### Task requirements:
Only one number is expected here, namely how many lines of the entries below hold the string "Cinqfontaines".

### Records shown:

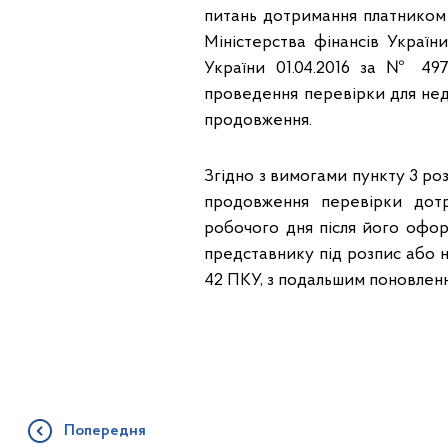
питань дотримання платником 
Міністерства фінансів України
України 01.04.2016 за № 49
проведення перевірки для нед
продовження.
Згідно з вимогами пункту 3 р
продовження перевірки дотр
робочого дня після його офо
представнику під розпис або 
42 ПКУ, з подальшим поновленн
Попередня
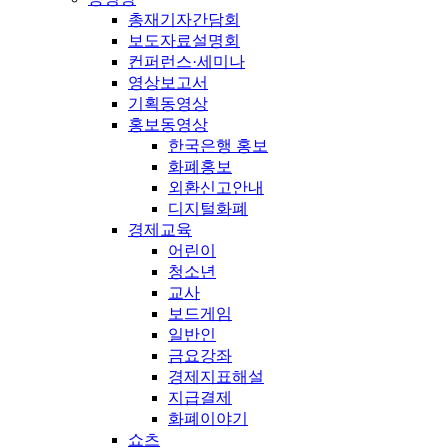
총재기자간담회
보도자료설명회
컨퍼런스·세미나
영상보고서
기획동영상
홍보동영상
한국은행 홍보
화폐홍보
외환신고안내
디지털화폐
경제교육
어린이
청소년
교사
보드게임
일반인
금요강좌
경제지표해설
지급결제
화폐이야기
쇼츠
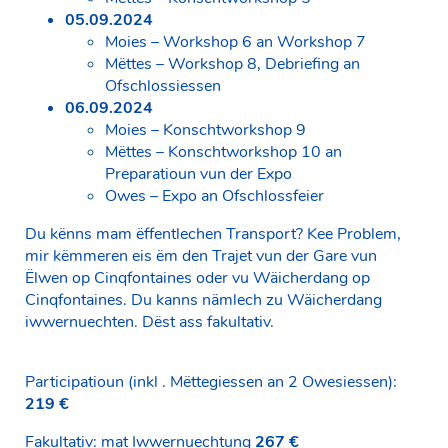
05.09.2024
Moies – Workshop 6 an Workshop 7
Mëttes – Workshop 8, Debriefing an
Ofschlossiessen
06.09.2024
Moies – Konschtworkshop 9
Mëttes – Konschtworkshop 10 an
Preparatioun vun der Expo
Owes – Expo an Ofschlossfeier
Du kënns mam ëffentlechen Transport? Kee Problem,
mir këmmeren eis ëm den Trajet vun der Gare vun
Ëlwen op Cinqfontaines oder vu Wäicherdang op
Cinqfontaines. Du kanns nämlech zu Wäicherdang
iwwernuechten. Dëst ass fakultativ.
Participatioun (inkl . Mëttegiessen an 2 Owesiessen):
219 €
Fakultativ: mat Iwwernuechtung
267 €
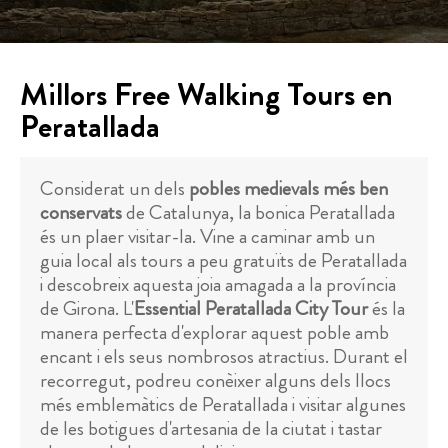
Millors Free Walking Tours en
Peratallada
Considerat un dels
pobles medievals més ben
conservats
de Catalunya, la bonica Peratallada
és un plaer visitar-la. Vine a caminar amb un
guia local als tours a peu gratuïts de Peratallada
i descobreix aquesta joia amagada a la província
de Girona. L'
Essential Peratallada City Tour
és la
manera perfecta d'explorar aquest poble amb
encant i els seus nombrosos atractius. Durant el
recorregut, podreu conèixer alguns dels llocs
més emblemàtics de Peratallada i visitar algunes
de les botigues d'artesania de la ciutat i tastar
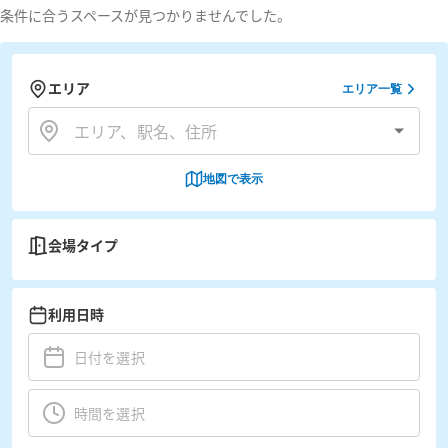
条件に合うスペースが見つかりませんでした。
エリア
エリア一覧
地図で表示
会場タイプ
利用日時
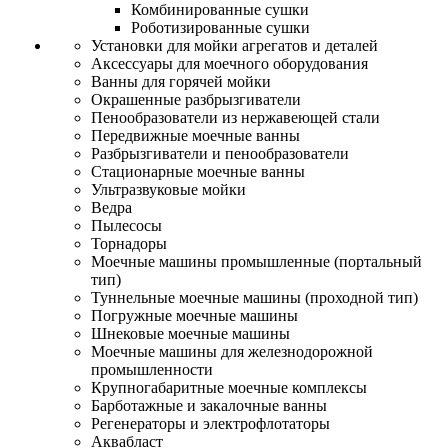
Комбинированные сушки
Роботизированные сушки
Установки для мойки агрегатов и деталей
Аксессуары для моечного оборудования
Ванны для горячей мойки
Окрашенные разбрызгиватели
Пенообразователи из нержавеющей стали
Передвижные моечные ванны
Разбрызгиватели и пенообразователи
Стационарные моечные ванны
Ультразвуковые мойки
Ведра
Пылесосы
Торнадоры
Моечные машины промышленные (портальный
тип)
Туннельные моечные машины (проходной тип)
Погружные моечные машины
Шнековые моечные машины
Моечные машины для железнодорожной
промышленности
Крупногабаритные моечные комплексы
Барботажные и закалочные ванны
Регенераторы и электрофлотаторы
Аквабласт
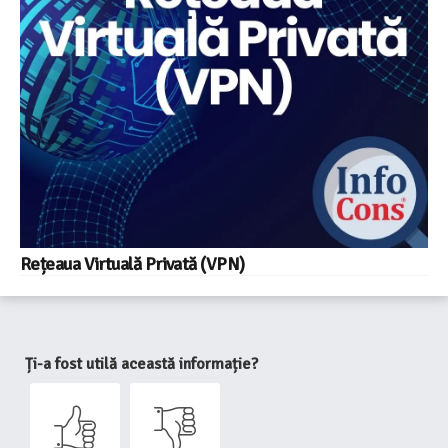
Rețeaua Virtuală Privată (VPN)
Ți-a fost utilă această informație?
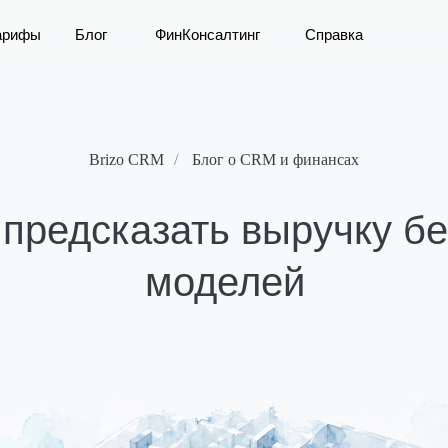
арифы
Блог
ФинКонсалтинг
Справка
Brizo CRM
/
Блог о CRM и финансах
предсказать выручку б
моделей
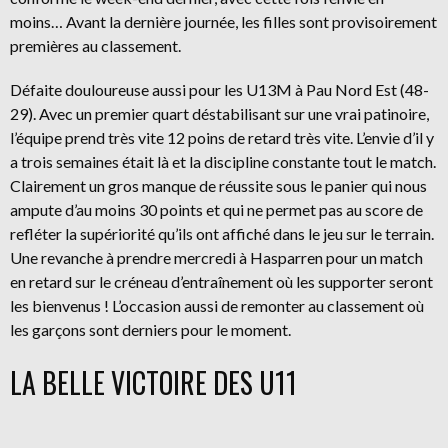
moins… Avant la dernière journée, les filles sont provisoirement
premières au classement.
Défaite douloureuse aussi pour les U13M à Pau Nord Est (48-
29). Avec un premier quart déstabilisant sur une vrai patinoire,
l’équipe prend très vite 12 poins de retard très vite. L’envie d’il y
a trois semaines était là et la discipline constante tout le match.
Clairement un gros manque de réussite sous le panier qui nous
ampute d’au moins 30 points et qui ne permet pas au score de
refléter la supériorité qu’ils ont affiché dans le jeu sur le terrain.
Une revanche à prendre mercredi à Hasparren pour un match
en retard sur le créneau d’entraînement où les supporter seront
les bienvenus ! L’occasion aussi de remonter au classement où
les garçons sont derniers pour le moment.
LA BELLE VICTOIRE DES U11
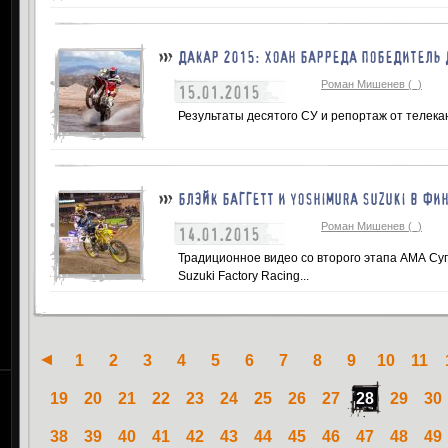
ДАКАР 2015: ХОАН БАРРЕДА ПОБЕДИТЕЛЬ 
Роман Мишенев (_)
15.01.2015
Результаты десятого СУ и репортаж от телекан
БЛЭЙК БАГГЕТТ И YOSHIMURA SUZUKI В ФИ
Роман Мишенев (_)
14.01.2015
Традиционное видео со второго этапа АМА Су
Suzuki Factory Racing...
1
2
3
4
5
6
7
8
9
10
11
19
20
21
22
23
24
25
26
27
28
29
30
38
39
40
41
42
43
44
45
46
47
48
49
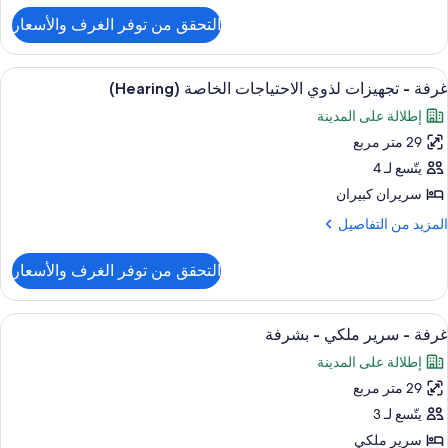
لتفاصيل
ذوي
التحقق من توفر الغرف والأسعار
ن
لاحتياجات
رفة
لخاصة
ستعراض
أغطية فراش متميزة وألحفة محشوة بالريش
6
رير
غرفة - تجهيزات لذوي الاحتياجات الخاصة (Hearing)
ميع
لكي
حوض
إطلالة على المدينة
ور
ستحمام
جهيزات
29 متر مربع
رفة
ذوي
يتّسع لـ 4
لاحتياجات
جهيزات
لخاصة
سريران كبيران
ذوي
لمزيد
المزيد من التفاصيل
حوض
لاحتياجات
ن
ستحمام
لتفاصيل
لخاصة
التحقق من توفر الغرف والأسعار
ن
(Hearin
رفة
ستعراض
أغطية فراش متميزة وألحفة محشوة بالريش
7
جهيزات
غرفة - سرير ملكي - بشرفة
ميع
ذوي
إطلالة على المدينة
ور
لاحتياجات
لخاصة
29 متر مربع
رفة
(Heari
يتّسع لـ 3
رير
سرير ملكي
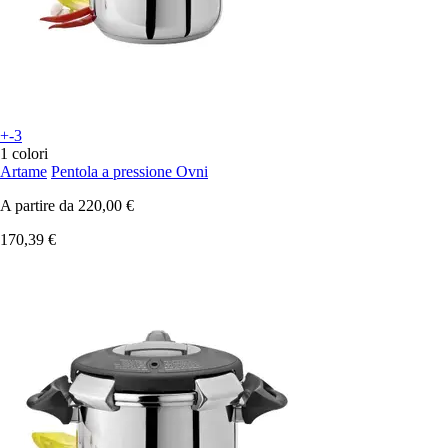
+-3
1 colori
Artame
Pentola a pressione Ovni
A partire da
220,00 €
170,39 €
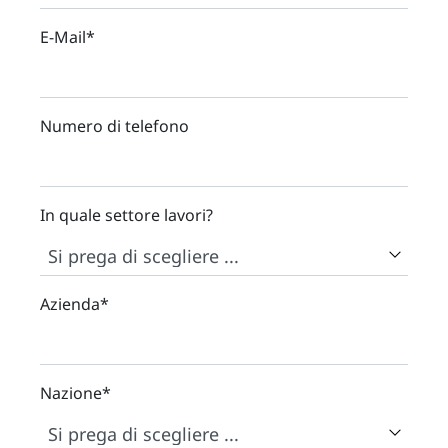
E-Mail
*
Numero di telefono
In quale settore lavori?
Azienda
*
Nazione
*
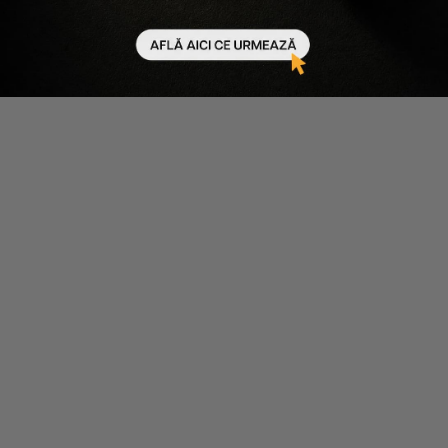
6 x 13 ml
-30%
150 ml
Scade cantitatea
Crește cantitatea
Scade cantitatea
Crește cantitatea
-
30
%
-
20
%
Alfaparf
Milk Shake
ELIXIR SEMI DI LINO DE
LOTIUNE 6X12 ML - LOTIUNE
REGENERARE CU CELULE STEM
HIDRATANTA PENTRU PAR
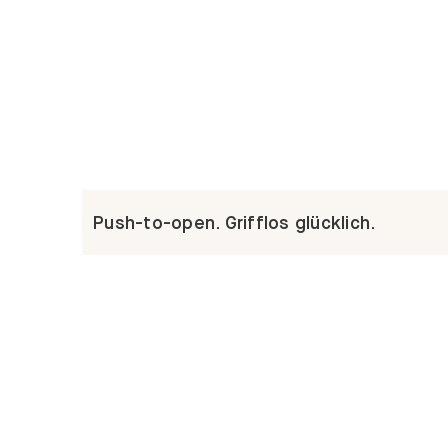
Push-to-open. Grifflos glücklich.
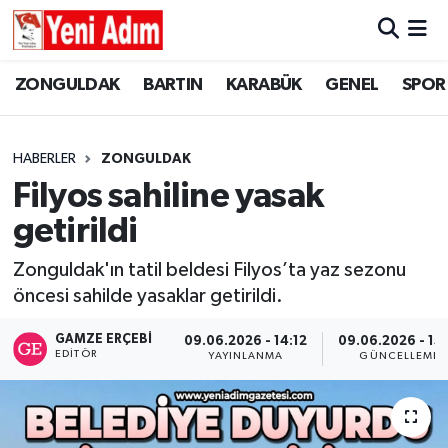
ZONGULDAK
ZONGULDAK
Zonguldak Hava Durumu
ZONGULDAK
BARTIN
KARABÜK
GENEL
SPOR
SPOR
BARTIN
Zonguldak Trafik Yoğunluk Haritası
HABERLER
ZONGULDAK
ASAYİŞ
KARABÜK
Süper Lig Puan Durumu ve Fikstür
Filyos sahiline yasak
getirildi
GÜNCEL
GENEL
Tüm Manşetler
Zonguldak'ın tatil beldesi Filyos’ta yaz sezonu
SİYASET
SPOR
Son Dakika Haberleri
öncesi sahilde yasaklar getirildi.
RESMİ İLAN
SİYASET
Haber Arşivi
GAMZE ERÇEBI
09.06.2026 - 14:12
09.06.2026 - 15:
EDITÖR
YAYINLANMA
GÜNCELLEME
SAĞLIK
GÜNCEL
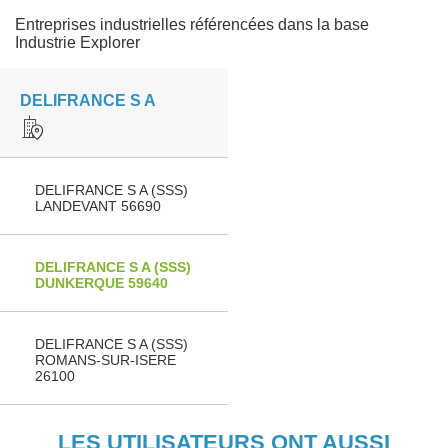
Entreprises industrielles référencées dans la base
Industrie Explorer
DELIFRANCE S A
DELIFRANCE S A (SSS)
LANDEVANT 56690
DELIFRANCE S A (SSS)
DUNKERQUE 59640
DELIFRANCE S A (SSS)
ROMANS-SUR-ISERE
26100
LES UTILISATEURS ONT AUSSI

### Output for this task:
2